━━ Data for analysis ━━

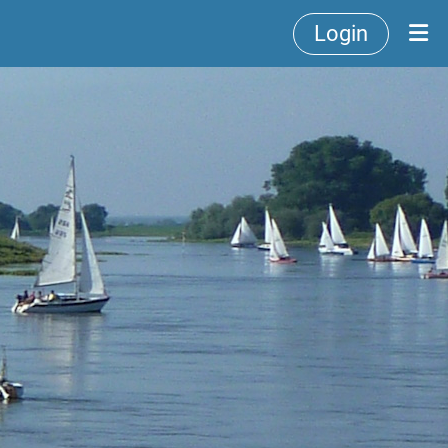
Login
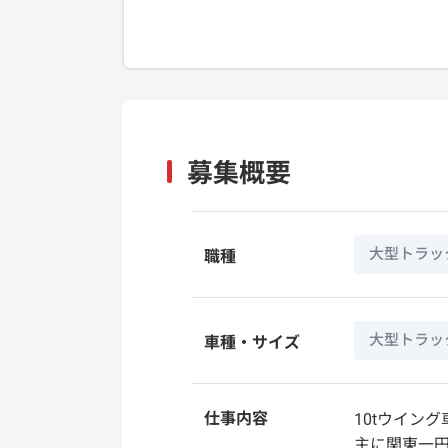
募集概要
大型トラッ
職種
大型トラック
車種・サイズ
仕事内容
10tウイン
主に関東一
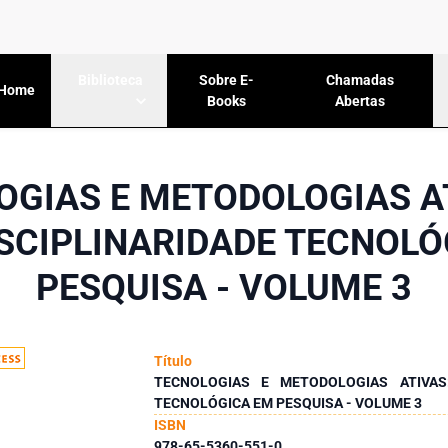
Sobre E-
Chamadas
Biblioteca
Home
Books
Abertas
OGIAS E METODOLOGIAS AT
ISCIPLINARIDADE TECNOLÓ
PESQUISA - VOLUME 3
Título
TECNOLOGIAS E METODOLOGIAS ATIVAS:
TECNOLÓGICA EM PESQUISA - VOLUME 3
ISBN
978-65-5360-551-0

━━━

Work request —
Tally the lines in this material that hold the word "VOLUME", then reply with only the number.

Output for this exercise —
2